A Familiar chill hung in the air in Cleveland last week. Time for postseason baseball again at Jacobs Field? Not quite yet. Welcome to the Indians' clubhouse. This time, though, the frosty conditions had nothing to do with a notoriously hostile atmosphere that last winter scared off free agents Paul Molitor and Mark Grace, but simply with the climatic preferences of Albert Belle.
The Cleveland leftfielder, who prefers the room cold enough to preserve beef, turned down the two clubhouse thermostats during the early innings of a game against the California Angels on Wednesday of last week. A teammate or one of the clubhouse hands turned the thermostat back up. Belle turned it back down. Someone cranked it back up. This went on for a few innings until Belle found a solution: He hoisted his bat and smashed both thermostats, knocking one clear off a pillar and pounding the other into a wall.
By last Friday, Belle's teammates had hung a homemade nameplate over his locker, the only one in the Cleveland clubhouse that, by his choice, remains otherwise unidentified. It read, 8 MR. FREEZE. Given that at week's end Belle was four dingers short of joining Babe Ruth as the only player with back-to-back 50-home-run seasons, that would be Freeze, Deep, on your alphabetical roster. And with 27 RBIs in his last 24 games, tying him with Andres Galarraga of the Colorado Rockies for the major league lead with 140 for the season, Belle could be excused for asking, "Is it hot in here, or is it just me?"
The fact is, just about the entire club is sizzling. "We're peaking at the right time," third baseman Jim Thome says. After many bold and locally unpopular midseason moves by general manager John Hart—40% of last season's American League championship team is either gone or injured—the Tribe has shown that it is better equipped for the postseason than a year ago. Last week Cleveland won six of seven games, giving it the best record in baseball (89-59).
"We're very aggressive, and the personalities are starting to mesh," says ace righthander Charles Nagy, who improved to 16-4 with eight solid innings in a 9-2 win against the Oakland A's in the first game of a doubleheader sweep last Saturday. "It's fun to be here."
Cleveland's failure to win the World Series last season—it lost to the Atlanta Braves in six games—showed Hart weaknesses in the team that were not so apparent during a 100-44 joyride through the regular season. He learned how difficult it is to win in October with an unstable defense (the Indians made 19 errors in their 15 postseason games) and an offense vulnerable to lefthanded pitching (they were 1-4 when facing a southpaw starter). "Power doesn't win in the postseason," says Hart, whose team hit .179 against the Braves.
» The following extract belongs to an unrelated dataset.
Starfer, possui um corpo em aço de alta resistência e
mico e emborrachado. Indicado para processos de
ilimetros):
Hart tweaked the roster to correct both shortcomings and, not accidentally, improved another dubious area—team chemistry. It troubled him when Molitor and Grace expressed misgivings about joining an outfit that was often chilly to outsiders. Now Hart says proudly, "We've got a good, professional atmosphere."
For instance, the day after lefthander Kent Mercker joined the team on July 21 in a trade with the Baltimore Orioles for DH Eddie Murray, one of Mercker's new teammates approached him at his locker and asked, "Want to join us in a game of hearts?" It was Belle.
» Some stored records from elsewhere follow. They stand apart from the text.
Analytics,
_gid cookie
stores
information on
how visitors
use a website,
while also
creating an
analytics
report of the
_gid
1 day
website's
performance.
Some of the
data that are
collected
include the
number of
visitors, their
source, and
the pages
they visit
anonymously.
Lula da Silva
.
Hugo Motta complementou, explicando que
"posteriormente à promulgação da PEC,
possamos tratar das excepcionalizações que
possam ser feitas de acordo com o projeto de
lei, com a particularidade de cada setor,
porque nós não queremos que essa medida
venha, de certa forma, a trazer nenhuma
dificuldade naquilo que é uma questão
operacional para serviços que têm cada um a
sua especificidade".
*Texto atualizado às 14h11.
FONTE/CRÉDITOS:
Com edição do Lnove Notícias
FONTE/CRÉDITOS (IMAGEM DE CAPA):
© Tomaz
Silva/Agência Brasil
"I was like, Wow, O.K.," Mercker says. "You hear the stories. You hear about Molitor and Grace being turned off and wonder if it's really that bad. It's not. It's great. Believe me, with all these rain delays recently, we've spent a lot of time together. I've never seen anything like it. It's a good mix."
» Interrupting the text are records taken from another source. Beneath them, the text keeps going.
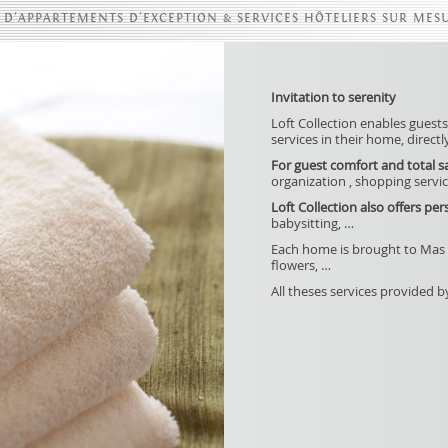
 D'APPARTEMENTS D’EXCEPTION & SERVICES HÔTELIERS SUR MESU
Invitation to serenity
Loft Collection enables guests
services in their home, directl
For guest comfort and total sa
organization , shopping servic
Loft Collection also offers p
babysitting, …
Each home is brought to Mas C
flowers, …
All theses services provided b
The reengineering of the Indians began in the off-season when Hart signed Julio Franco, who replaced Paul Sorrento at first base, and righthander Jack McDowell, who replaced Ken Hill in the rotation. By spring training Hart had begun shopping second baseman Carlos Baerga, unsuccessfully offering him to several teams, including the New York Yankees, and trying to pry second baseman Chuck Knoblauch from the Minnesota Twins. Hart was concerned about Baerga's drop-off in production in the second half of last year, and when he had asked him in the off-season about moving to third base so the team could pursue free-agent second baseman Roberto Alomar, Baerga had balked. Then, after the club had steered away from Alomar, Baerga showed up at camp about 20 pounds overweight. His mobility afield, never better than average, suffered, and his hitting did not pick up in the first half of the season.